Preserving colored text

Discussions, questions, comments, ideas, and your projects having to do with DIY Book Scanner software. This includes the Stereo Data Maker software for the cameras, post-processing software, utilities, OCR packages, and so on.

Moderator: peterZ

User avatar
strider1551
Posts: 126
Joined: 01 Mar 2010, 11:39
Number of books owned: 0
Location: Ohio, USA

Preserving colored text

Post by strider1551 »

A couple days ago I needed to copy a few pages from the Liturgy of the Hours (a catholic liturgical text). This presented a unique challenge for two reasons: the pages are super thin and some of the text is red. The red text needs to be preserved as red, because it indicates what you are doing or how to do it, whereas black text is what you are saying (from what I know this is the origin of the word "rubrics"). I know this is a pretty unique situation, but I thought I should share what I learned about digitizing texts with a few colors (but more than black/white). For this little case study I took one of the pages, worked out a process to improve its quality, and then looked at the efficiency of different djvu encoding methods.

Any images in this post are not the originals. They have been resized, converted to jpg, etc. to be a little more manageable in reading this post.

The Task at Hand

Original image:
original.jpg
original.jpg (417.18 KiB) Viewed 15373 times
color, mixed, and black/white modes, respectively:
mode-comparison.jpg
mode-comparison.jpg (182.89 KiB) Viewed 15373 times
I must have had my light settings off on the camera, because the page is a good bit yellow-er than normal. That actually doesn't make a difference for anything I'm doing here. The first thing is to run the image through scantailor. As you can see in the second image, only the color/grayscale mode preserves the red text, so that is the base image I'll have to work with. I'm a bit curious now how things would change if I didn't use the white margins and equalize illumination options, but that can be for some other day.

Reducing to White, Black, and Red

My goal is to get the image as close as I can to being purely white, black, and red. My tool of choice is ImageMagick, since it is powerful and easily scripted. The specific values I used for various options were tailored to this image.

original:
start.jpg
start.jpg (125.99 KiB) Viewed 15373 times
final:
final.jpg
final.jpg (98.3 KiB) Viewed 15373 times
whole process:
enhance.gif
enhance.gif (439.51 KiB) Viewed 15373 times
Step 1: Remove the background

Code: Select all

convert test.tif -fuzz 20% -fill white -opaque "#fff8cf" test_01.tif
In human language, this says to take color fff8cf (-opaque) and any color within 20% of the color range to it (-fuzz) and replace those with white (-fill). I obtained the color code with Gimp. This is the most visually dramatic step, since the ugly background is removed all in one go.

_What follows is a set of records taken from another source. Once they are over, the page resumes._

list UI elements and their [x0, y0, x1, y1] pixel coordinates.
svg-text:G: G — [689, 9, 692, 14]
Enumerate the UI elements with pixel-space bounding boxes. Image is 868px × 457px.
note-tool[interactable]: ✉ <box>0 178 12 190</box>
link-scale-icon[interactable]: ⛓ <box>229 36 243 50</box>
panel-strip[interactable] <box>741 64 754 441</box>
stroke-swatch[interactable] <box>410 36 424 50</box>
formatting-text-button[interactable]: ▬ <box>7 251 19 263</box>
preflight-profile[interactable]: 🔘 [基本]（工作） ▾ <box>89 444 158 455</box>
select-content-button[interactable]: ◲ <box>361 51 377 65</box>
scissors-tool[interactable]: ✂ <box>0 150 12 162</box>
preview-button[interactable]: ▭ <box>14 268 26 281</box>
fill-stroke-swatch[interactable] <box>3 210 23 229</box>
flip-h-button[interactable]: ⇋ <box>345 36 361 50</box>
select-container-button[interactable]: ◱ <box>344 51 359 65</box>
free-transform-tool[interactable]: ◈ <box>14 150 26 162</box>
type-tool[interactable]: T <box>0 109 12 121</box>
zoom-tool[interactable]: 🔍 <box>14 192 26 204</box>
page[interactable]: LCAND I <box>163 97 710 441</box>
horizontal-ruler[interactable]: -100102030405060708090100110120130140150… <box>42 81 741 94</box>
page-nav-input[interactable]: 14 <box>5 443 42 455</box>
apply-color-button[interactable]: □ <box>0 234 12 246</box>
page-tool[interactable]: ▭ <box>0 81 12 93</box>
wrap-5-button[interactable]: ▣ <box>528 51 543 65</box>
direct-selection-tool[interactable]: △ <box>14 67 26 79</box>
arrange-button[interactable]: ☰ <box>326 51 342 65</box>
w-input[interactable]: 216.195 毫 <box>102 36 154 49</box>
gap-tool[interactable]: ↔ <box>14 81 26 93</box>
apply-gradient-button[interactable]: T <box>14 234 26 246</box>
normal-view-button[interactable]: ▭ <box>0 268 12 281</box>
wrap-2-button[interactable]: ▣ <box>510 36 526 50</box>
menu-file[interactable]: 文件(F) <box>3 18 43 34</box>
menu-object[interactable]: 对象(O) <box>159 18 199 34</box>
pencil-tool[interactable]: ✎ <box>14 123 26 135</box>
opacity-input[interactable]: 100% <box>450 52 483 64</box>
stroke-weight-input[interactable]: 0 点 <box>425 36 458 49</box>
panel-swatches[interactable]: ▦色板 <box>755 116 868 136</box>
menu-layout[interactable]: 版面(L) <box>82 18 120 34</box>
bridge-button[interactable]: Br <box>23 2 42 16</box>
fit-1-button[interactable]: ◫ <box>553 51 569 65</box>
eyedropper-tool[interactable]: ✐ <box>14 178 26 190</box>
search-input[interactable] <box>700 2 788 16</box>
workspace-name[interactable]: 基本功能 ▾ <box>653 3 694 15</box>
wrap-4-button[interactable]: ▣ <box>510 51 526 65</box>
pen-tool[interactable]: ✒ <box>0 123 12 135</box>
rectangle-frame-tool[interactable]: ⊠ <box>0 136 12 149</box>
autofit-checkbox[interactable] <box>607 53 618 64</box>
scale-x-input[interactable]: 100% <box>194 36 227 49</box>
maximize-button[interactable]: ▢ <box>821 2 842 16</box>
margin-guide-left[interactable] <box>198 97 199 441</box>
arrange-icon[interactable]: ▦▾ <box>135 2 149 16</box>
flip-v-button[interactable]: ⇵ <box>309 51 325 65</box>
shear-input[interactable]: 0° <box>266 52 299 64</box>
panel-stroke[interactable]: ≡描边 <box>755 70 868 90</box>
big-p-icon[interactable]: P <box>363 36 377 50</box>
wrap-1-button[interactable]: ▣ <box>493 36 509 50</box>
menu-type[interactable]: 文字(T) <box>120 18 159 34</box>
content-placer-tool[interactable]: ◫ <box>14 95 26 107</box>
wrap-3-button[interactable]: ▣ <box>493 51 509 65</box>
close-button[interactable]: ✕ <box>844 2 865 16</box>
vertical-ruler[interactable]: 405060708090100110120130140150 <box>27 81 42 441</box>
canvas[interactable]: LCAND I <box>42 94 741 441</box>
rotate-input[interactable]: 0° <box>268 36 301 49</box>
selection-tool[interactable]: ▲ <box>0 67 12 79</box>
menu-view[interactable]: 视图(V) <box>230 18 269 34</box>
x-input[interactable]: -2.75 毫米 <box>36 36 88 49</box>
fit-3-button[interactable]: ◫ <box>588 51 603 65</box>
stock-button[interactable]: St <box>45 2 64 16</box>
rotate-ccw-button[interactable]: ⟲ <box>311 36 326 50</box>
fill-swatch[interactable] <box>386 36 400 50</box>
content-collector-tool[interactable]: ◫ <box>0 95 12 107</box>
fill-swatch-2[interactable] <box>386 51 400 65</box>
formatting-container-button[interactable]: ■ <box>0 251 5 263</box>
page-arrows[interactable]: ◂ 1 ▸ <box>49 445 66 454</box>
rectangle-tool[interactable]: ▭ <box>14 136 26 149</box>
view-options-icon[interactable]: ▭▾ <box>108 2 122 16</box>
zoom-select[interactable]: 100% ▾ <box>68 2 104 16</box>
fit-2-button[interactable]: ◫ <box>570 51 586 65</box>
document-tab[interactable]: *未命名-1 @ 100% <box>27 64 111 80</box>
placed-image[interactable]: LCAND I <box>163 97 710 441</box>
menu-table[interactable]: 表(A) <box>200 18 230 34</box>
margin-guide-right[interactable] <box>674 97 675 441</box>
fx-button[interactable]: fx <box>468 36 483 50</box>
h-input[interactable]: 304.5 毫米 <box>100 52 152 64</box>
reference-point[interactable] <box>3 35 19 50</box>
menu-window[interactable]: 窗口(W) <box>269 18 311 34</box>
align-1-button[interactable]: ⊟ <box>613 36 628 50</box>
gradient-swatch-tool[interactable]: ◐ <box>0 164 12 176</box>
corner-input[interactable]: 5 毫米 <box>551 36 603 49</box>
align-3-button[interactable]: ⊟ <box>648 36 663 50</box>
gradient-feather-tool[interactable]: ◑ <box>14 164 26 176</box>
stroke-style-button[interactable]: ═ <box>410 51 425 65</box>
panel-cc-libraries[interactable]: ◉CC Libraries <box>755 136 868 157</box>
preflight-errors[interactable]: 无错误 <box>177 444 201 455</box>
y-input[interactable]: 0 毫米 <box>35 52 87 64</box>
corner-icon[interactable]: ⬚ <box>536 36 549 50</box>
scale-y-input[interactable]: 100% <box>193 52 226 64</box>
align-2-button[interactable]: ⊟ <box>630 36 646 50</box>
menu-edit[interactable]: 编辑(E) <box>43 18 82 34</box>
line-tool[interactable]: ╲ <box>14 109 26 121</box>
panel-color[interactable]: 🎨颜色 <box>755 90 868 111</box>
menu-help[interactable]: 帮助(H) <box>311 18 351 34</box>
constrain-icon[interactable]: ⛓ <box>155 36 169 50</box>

Step 2: Saturate the red color

Code: Select all

convert test_01.tif -modulate 100,150,100 test_02.tif
The middle number of -modulate says to increase saturation to 150%. This step makes the black text a little bit redder, but not enough to mess with later steps.

Step 3: Make reddish colors red

Code: Select all

convert test_02.tif -fuzz 30% -fill red -opaque red test_03.tif
If something is within 30% of the color red, make it actually red.

Step 4: Make blackish colors black

Code: Select all

convert test_03.tif -fuzz 50% -fill black -opaque black test_04.tif
A little more aggressive here - if something is within 50% of black, make it pure black.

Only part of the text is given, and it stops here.